[Task instructions] Return each of the entries below precisely, with no pictures in the result.

Data in this exercise Block Start

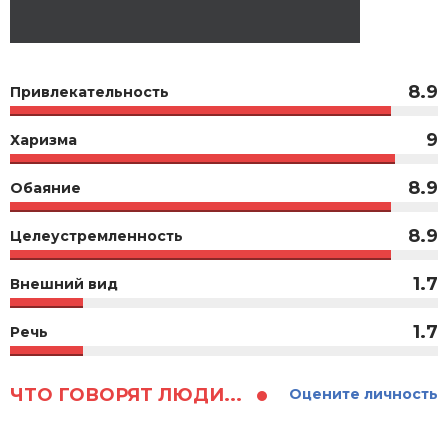
8.9
Привлекательность
9
Харизма
8.9
Обаяние
8.9
Целеустремленность
1.7
Внешний вид
1.7
Речь
ЧТО ГОВОРЯТ ЛЮДИ...
Оцените личность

Data in this exercise Block End

[Task result]
8.9
Привлекательность
9
Харизма
8.9
Обаяние
8.9
Целеустремленность
1.7
Внешний вид
1.7
Речь
ЧТО ГОВОРЯТ ЛЮДИ...
Оцените личность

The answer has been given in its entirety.